▸ **Requirement**:
In the entries below, find the string "státy" and return each line holding it.

--- Record extracts Enclosed Below ---

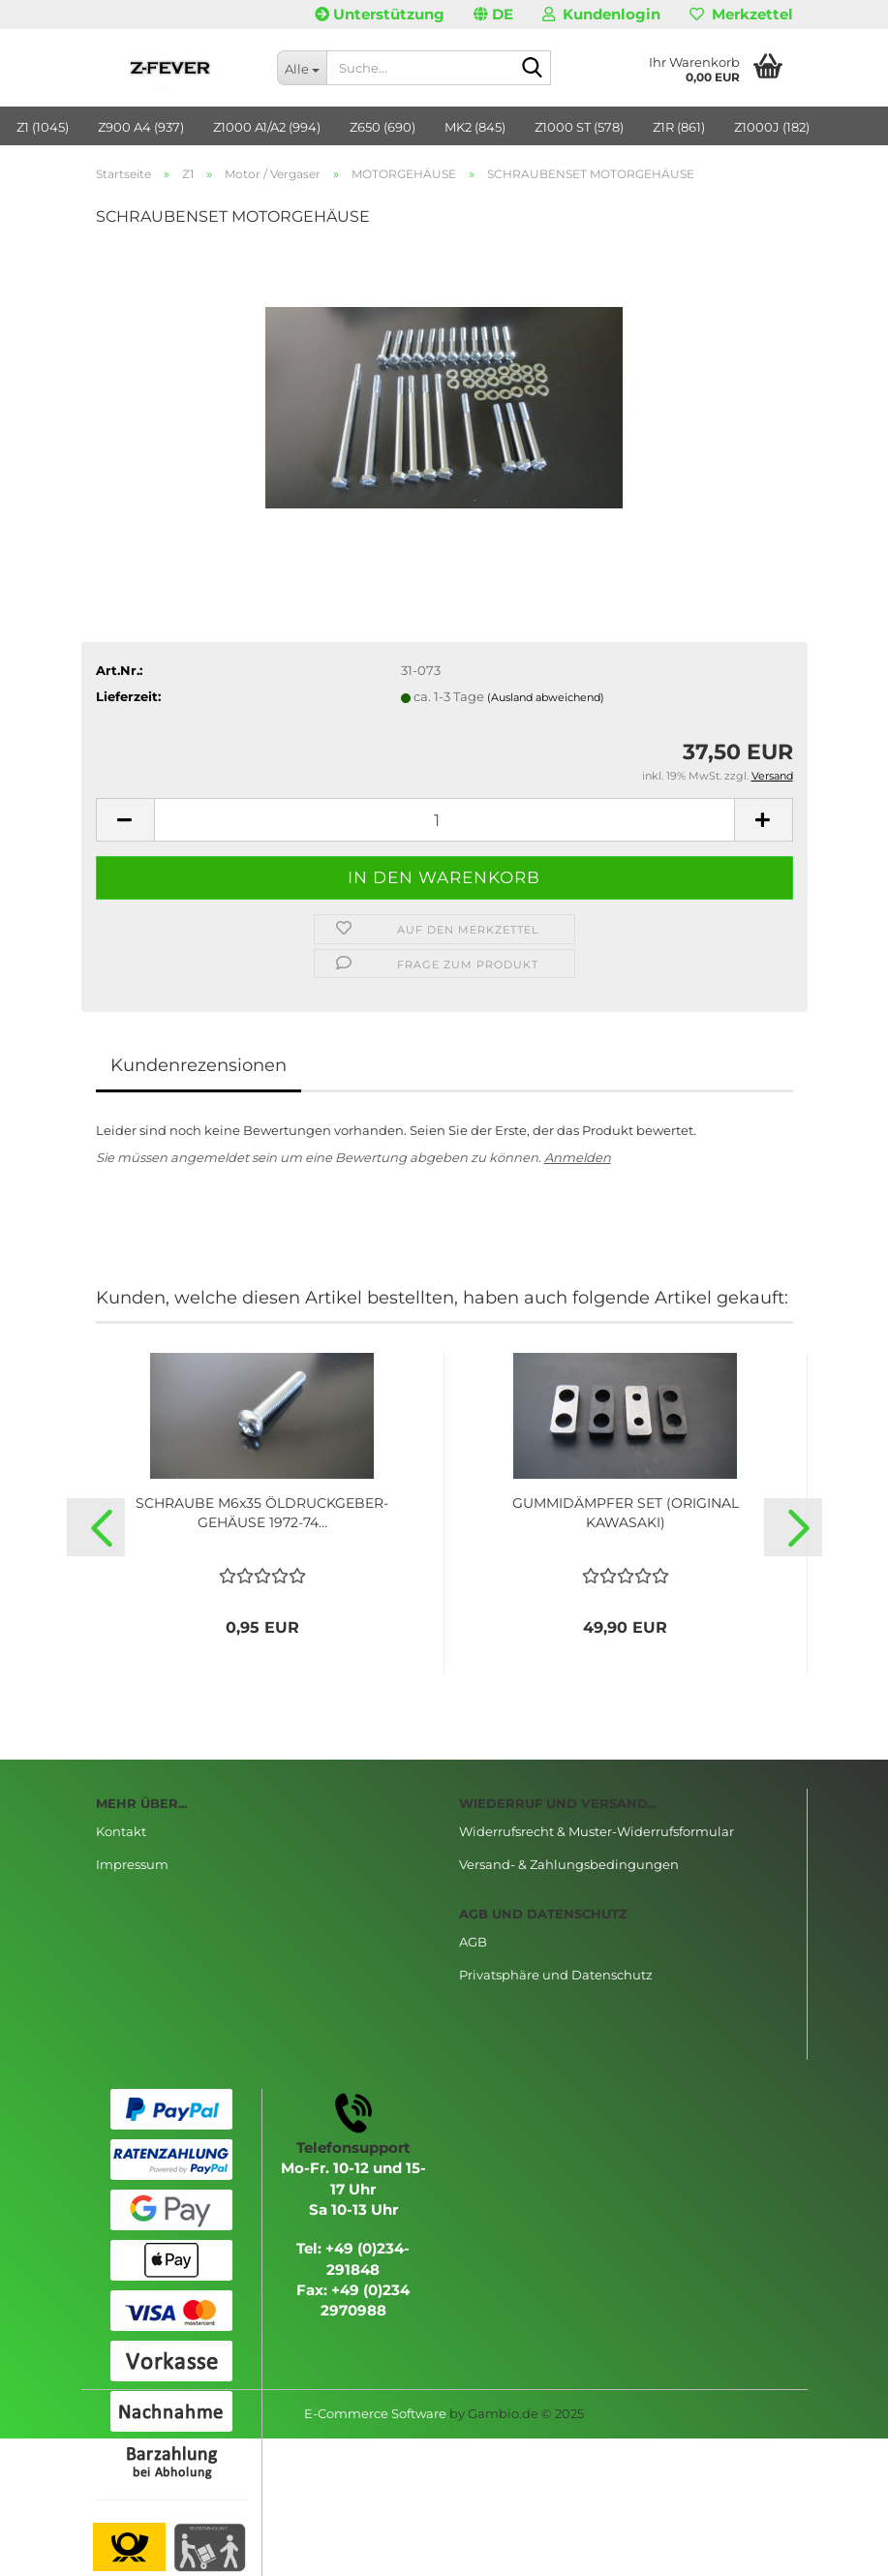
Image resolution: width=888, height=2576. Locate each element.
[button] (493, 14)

--- End of Enclosed Record extracts ---
--- Record extracts Enclosed Below ---

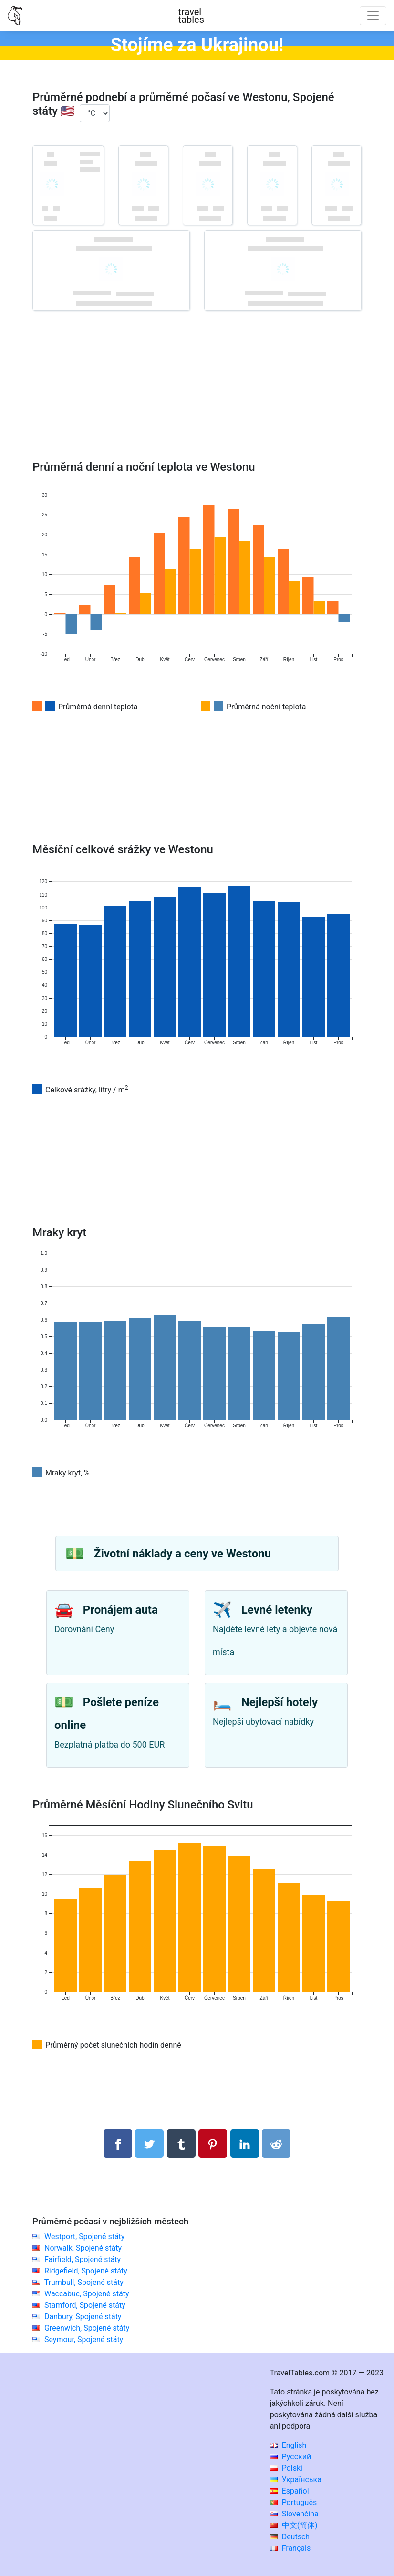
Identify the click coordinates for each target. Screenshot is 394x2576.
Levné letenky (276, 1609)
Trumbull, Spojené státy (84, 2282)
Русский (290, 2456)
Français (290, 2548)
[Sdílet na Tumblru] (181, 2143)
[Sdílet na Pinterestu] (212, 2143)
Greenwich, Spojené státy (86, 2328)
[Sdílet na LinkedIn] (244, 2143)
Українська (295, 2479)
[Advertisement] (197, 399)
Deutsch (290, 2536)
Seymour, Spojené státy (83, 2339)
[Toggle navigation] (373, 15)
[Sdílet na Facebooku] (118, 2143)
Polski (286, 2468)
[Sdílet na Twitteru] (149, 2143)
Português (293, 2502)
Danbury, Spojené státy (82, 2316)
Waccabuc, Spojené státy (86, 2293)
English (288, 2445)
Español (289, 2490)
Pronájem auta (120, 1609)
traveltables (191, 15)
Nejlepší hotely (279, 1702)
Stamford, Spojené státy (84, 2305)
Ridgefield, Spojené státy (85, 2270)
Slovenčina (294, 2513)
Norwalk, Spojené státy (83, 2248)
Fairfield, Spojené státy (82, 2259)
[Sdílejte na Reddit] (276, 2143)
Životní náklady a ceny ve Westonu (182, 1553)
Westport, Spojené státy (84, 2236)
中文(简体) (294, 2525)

--- End of Enclosed Record extracts ---

▸ **Response below**:
Trumbull, Spojené státy (84, 2282)
Greenwich, Spojené státy (86, 2328)
Seymour, Spojené státy (83, 2339)
Danbury, Spojené státy (82, 2316)
Waccabuc, Spojené státy (86, 2293)
Stamford, Spojené státy (84, 2305)
Ridgefield, Spojené státy (85, 2270)
Norwalk, Spojené státy (83, 2248)
Fairfield, Spojené státy (82, 2259)
Westport, Spojené státy (84, 2236)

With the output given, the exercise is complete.